Outra dinâmica bem repercutida foi o desenhando o relógio da vida, consistiu na distribuição de folhas A4 aos participantes dos quais todos desenharam sobre a folha uma figura em formato de relógio, deixando espaço pra escrever. Cada participante então marcaram encontro as 8:00h; 10:00h; 14:00h; 16:00h e 19:00h. Depois de concluído esta etapa o facilitador atuou como mediador dos encontros, contemplando em cada deste dois educandos. Nos encontros foram discutidos os temas: educação o que é e para que serve?, Futuro: como estou construindo?, Como participo da vida em sociedade?, Quais são as minhas referências?, Políticas e políticos?.

Dentro do que foi discutido e refletido nos depoimentos dos jovens, pode – se notar um ativismo atuante por parte da juventude, sendo essa atuação de forma organizada e estruturada, representado por grupos e sindicatos. Percebe- se também que a atuação dos jovens é uma consequência de experiências familiar de cada um, sendo essa experiência de participação repassada ao longo do tempo. Como citado abaixo.

‘’A participação dentro da minha comunidade é algo que foi transmitido dos meus pais, eu apenas sigo o exemplo deles de atuação, sempre em busca de melhorias a nível social. “É uma participação atuante e que vem sendo transmitida ao longo do tempo.” (Miriam – comunidade Santa Cruz).

Trabalhar com o grupo a percepção ambiental e leitura de paisagem utilizando metodologias participativas e ferramentas utilizadas em apoio à pesquisa participativa. Nesta foi utilizado o mapa biorregional trazendo os elementos que contam a história local.

“Síntese da assessoria: A proposta de construção de mapas biorregionais é um método proposto por Aberley et al., (1999), onde os elementos cartográficos, relevos, recursos hídricos funcionam como elementos base para caracterização de determinado espaço geográfico. O mapa pode ser representado e característico de dimensões das mais diferentes ordens. No trabalho com os jovens educandos, foram discutidos os elementos paisagístico, econômicos, sociais e recursos hídricos. O mapa foi construído a partir de uma projeção da cidade de Apodi com auxilio de desenhos e imagens ícones e informações sobre a história do município”.

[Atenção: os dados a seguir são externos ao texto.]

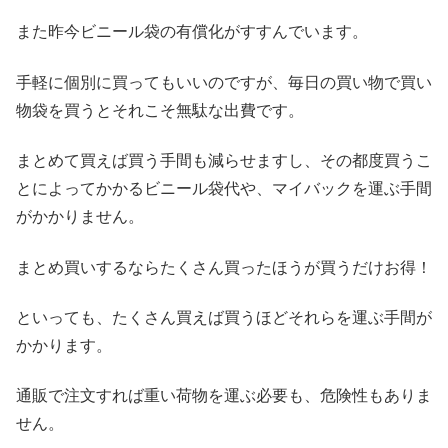
また昨今ビニール袋の有償化がすすんでいます。
手軽に個別に買ってもいいのですが、毎日の買い物で買い
物袋を買うとそれこそ無駄な出費です。
まとめて買えば買う手間も減らせますし、その都度買うこ
とによってかかるビニール袋代や、マイバックを運ぶ手間
がかかりません。
まとめ買いするならたくさん買ったほうが買うだけお得！
といっても、たくさん買えば買うほどそれらを運ぶ手間が
かかります。
通販で注文すれば重い荷物を運ぶ必要も、危険性もありま
せん。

O desfio que se põe em questão para os alunos é fazer acontecer a transposição do conhecimento universal para sua regionalidade, realidade, ou seja, é um trabalho que constrói um “olhar glocalizado”, no dizer de Pontes Neto (2006).

 

Considerações

 

No processo de discussão da conscientização agroecológica, o entendimento do comportamento e funcionamento dos saberes sócio-político-cultural local pelos educandos é de extrema importância como proposta inicial de situação do individuo no meio o qual se insere.

Esse avanço na forma de pensar é condição fundamental para a efetivação de uma agricultura de base ecológica, refletindo numa ruptura de paradigmas evidenciados pelo modelo de agricultura desenvolvido através de pacotes tecnológicos que em nada valorizam o saber local e que apenas expropriam o conhecimento das populações campesinas.

 

Literatura citada

 

BRAGA, O. R. Educação e convivência com o semi-árido: introdução aos fundamentos do trabalho político-educativo no semi-árido Brasileiro. In: Educação no contexto do Semi- árido. KÜSTER; MATTOS (Org). Juazeiro-BA: Fundação Konrad Adenauer: Selo Editorial da RESAB, 2007, p.27-46.

FARIAS, A.E.M. Educação contextualizada e a convivência com o semi-árido no assentamento acauã - PB. 100f. 2009. Dissertação (Mestrado em História), Universidade Federal da Paraíba, Centro de Ciências Humanas, Letras e Artes, João Pessoa-PB, 2009.

GLIESSMAN, S.R. Agroecologia: Processos ecológicos em agricultura sustentável. 3ª. Ed. Porto Alegre. Editora da UFRGS, 2008.

PONTES NETO, J.A.S. Teoria da aprendizagem significativa de David Ausubel: perguntas e respostas. In: Dossiê do I Encontro Nacional de Aprendizagem Significativa.  Série Estudos, UCDB, Campo Grande, n.21, p.117-130, 2006.